Note: The following will not work for typing in scan mode–only for a pointing device and a switch assigned to clicking. However, if your pointing device emulates a mouse using switches, that will work.
I posted before that I had a hell of a time getting Virtual Keyboard to work with screen readers without having the text output mangled. Fortunately, GW Micro has offered the Window Eyes screen reader to people with licensed versions of Microsoft Office, including Starter. Window Eyes appears to be the only screen reader that doesn’t screw up my text. So, enter the possibility of “touch typing” on an onscreen keyboard.
1. Turn off dwell clicking in your onscreen keyboard.

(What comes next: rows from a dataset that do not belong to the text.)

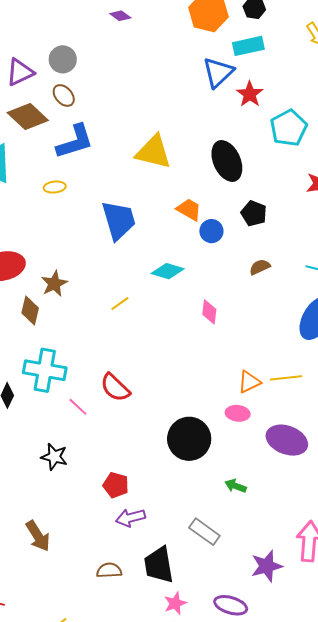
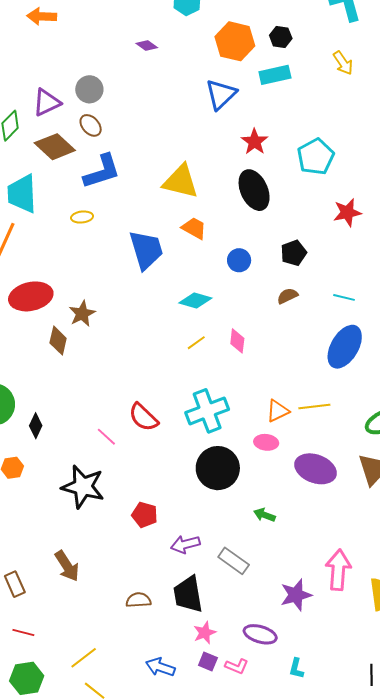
blue triangle: (218, 72) -> (221, 94), moved
red star: (250, 94) -> (255, 142), moved
orange trapezoid: (189, 209) -> (194, 228), moved
black pentagon: (254, 213) -> (294, 253), moved, turned 30
yellow line: (120, 304) -> (196, 343), moved
cyan cross: (45, 370) -> (207, 411), moved, turned -30
black star: (54, 457) -> (83, 487), size x1.6
purple arrow: (130, 518) -> (185, 544), moved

2. Turn on Window Eyes. Bring it up by pressing Control Backslash and select Help, then select Show Advanced Options.
3. Expand the Mouse side menu and select Voice.
4. From the dropdown on the right, select one of the On options.
5. Mouse over the keyboard slowly to hear the letters and words and get a feel for the distance between them. Then accept your letter or word by clicking the switch.
6. If you’re using word prediction, it might speed things up if you turn off the learning function. That way, you’ll have a more consistent idea of when your words will show up so you don’t have to wander your cursor around more than you have to. Setting up shorthand expansions in AutoHotkey or your word processor might also be helpful.
Note: Window Eyes will interact with your other programs, too, not just Office. (Jarte Plus will automatically start in Screen Reader Mode, in fact.) However, there are glitches. For instance, I couldn’t type into the Tags field of this post; Window Eyes couldn’t tell the text cursor was in a text field and took letters for shortcut keys. Tumblr seems to break text fields sometimes as well. Also, it doesn’t always read Dragon’s correction menus even with the accessible menus option turned on.